> **What is needed**
The complete set of records should be given again verbatim.

────────

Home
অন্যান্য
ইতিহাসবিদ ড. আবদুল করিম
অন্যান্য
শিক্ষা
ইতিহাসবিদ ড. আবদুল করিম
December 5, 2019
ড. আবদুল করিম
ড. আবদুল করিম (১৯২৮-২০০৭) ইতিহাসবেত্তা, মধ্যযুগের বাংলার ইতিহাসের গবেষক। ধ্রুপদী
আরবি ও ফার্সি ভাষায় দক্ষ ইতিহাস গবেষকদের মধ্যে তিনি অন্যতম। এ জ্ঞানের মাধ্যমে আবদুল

────────

> **Answer to this task**
Home
অন্যান্য
ইতিহাসবিদ ড. আবদুল করিম
অন্যান্য
শিক্ষা
ইতিহাসবিদ ড. আবদুল করিম
December 5, 2019
ড. আবদুল করিম
ড. আবদুল করিম (১৯২৮-২০০৭) ইতিহাসবেত্তা, মধ্যযুগের বাংলার ইতিহাসের গবেষক। ধ্রুপদী
আরবি ও ফার্সি ভাষায় দক্ষ ইতিহাস গবেষকদের মধ্যে তিনি অন্যতম। এ জ্ঞানের মাধ্যমে আবদুল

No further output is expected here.